Market forecasts as structural breaks….[Wonkish]

Not for everyone this post but important if you are involved in strategic planning. The above chart is from the latest Subsea 7 Q1 numbers. The problem I have with these charts is what statisticians call “structural breaks“. Basically if the underlying data has changed then you need to change your forecast methodology. As I have argued here and here (although it’s a general themse of this blog) I think there is sufficient evidence that large E&P companies are commissioning less offshore projects when they become economically viable in the past on NPV basis. I am not sure that all the forecast models reflect this.

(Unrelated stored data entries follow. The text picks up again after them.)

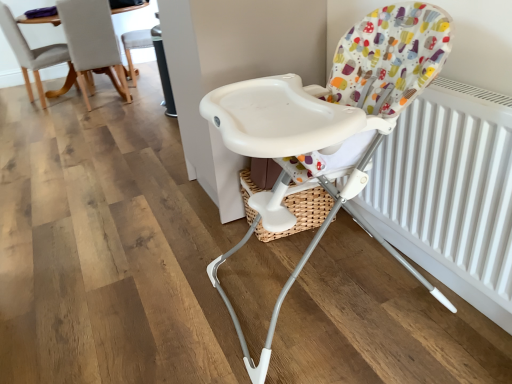 What do you see at coordinates (135, 48) in the screenshot?
I see `white plastic chair at upper center, which is the 2th chair from left to right` at bounding box center [135, 48].

Where is `white plastic chair at upper center, the first chair viewed from the back`? The width and height of the screenshot is (512, 384). white plastic chair at upper center, the first chair viewed from the back is located at coordinates (135, 48).

Which object is positioned more to the left, light gray fabric chair at upper left, placed as the 1th chair when sorted from left to right, or white matte radiator at right?

light gray fabric chair at upper left, placed as the 1th chair when sorted from left to right, is more to the left.

Which of these two, light gray fabric chair at upper left, placed as the 1th chair when sorted from left to right, or white matte radiator at right, is wider?

Wider between the two is light gray fabric chair at upper left, placed as the 1th chair when sorted from left to right.

Which is behind, white matte radiator at right or white plastic chair at upper center, the first chair viewed from the back?

white plastic chair at upper center, the first chair viewed from the back, is further from the camera.

From the image's perspective, which is below, white matte radiator at right or white plastic chair at upper center, which is the 2th chair from left to right?

From the image's view, white matte radiator at right is below.

Which is correct: white matte radiator at right is inside white plastic chair at upper center, which ranks as the 2th chair in right-to-left order, or outside of it?

white matte radiator at right cannot be found inside white plastic chair at upper center, which ranks as the 2th chair in right-to-left order.

Is white matte radiator at right wider or thinner than white plastic chair at upper center, which ranks as the 2th chair in right-to-left order?

Considering their sizes, white matte radiator at right looks slimmer than white plastic chair at upper center, which ranks as the 2th chair in right-to-left order.

Based on their positions, is white plastic chair at upper center, which ranks as the 2th chair in right-to-left order, located to the left or right of white matte radiator at right?

Based on their positions, white plastic chair at upper center, which ranks as the 2th chair in right-to-left order, is located to the left of white matte radiator at right.

Is white plastic chair at upper center, which ranks as the 2th chair in right-to-left order, taller or shorter than white matte radiator at right?

Considering their sizes, white plastic chair at upper center, which ranks as the 2th chair in right-to-left order, has more height than white matte radiator at right.

Do you think white plastic chair at upper center, the first chair viewed from the back, is within white matte radiator at right, or outside of it?

white plastic chair at upper center, the first chair viewed from the back, is not enclosed by white matte radiator at right.

From a real-world perspective, relative to white matte radiator at right, is white plastic chair at upper center, which is the 2th chair from left to right, vertically above or below?

From a real-world perspective, white plastic chair at upper center, which is the 2th chair from left to right, is physically below white matte radiator at right.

This break in the historical patterns has really important forecasting implications because when you see whichever market forecast  it has made an assumption, whether formally through a regression model or on a project-by-project basis, that x number of projects will be commissioned at y price of oil (outside of short term data which logs actual approvals). If there has been a stuctural change in the demand side then y (commissioned offshore projects) will be lower, and on a lower trajectory to x (the oil price) permanently, than past cycles.

E&P companies are not perfectly rational. As the oil price gets to $60 there is no set programme that triggers a project. For sure the longer the price stays high it increases the probability of projects being commissioned but it is a probability and the time scale of has changed I would argue. I think it is why demand has surprised many on the downside because there has been a change in the forecast relationship between offshore projects and the spot price of oil.

 

3 thoughts on “Market forecasts as structural breaks….[Wonkish]

  1. VIR (NPV as a ratio to NPC) needs to be better than what you’d get leaving cash in the bank (40%). Over and above VIR UDC (Unitised Dev Cost) needs to be affordable (less ultimate recovery less wells same VIR) and break even price needs to be robust to market shocks ($40/bbl).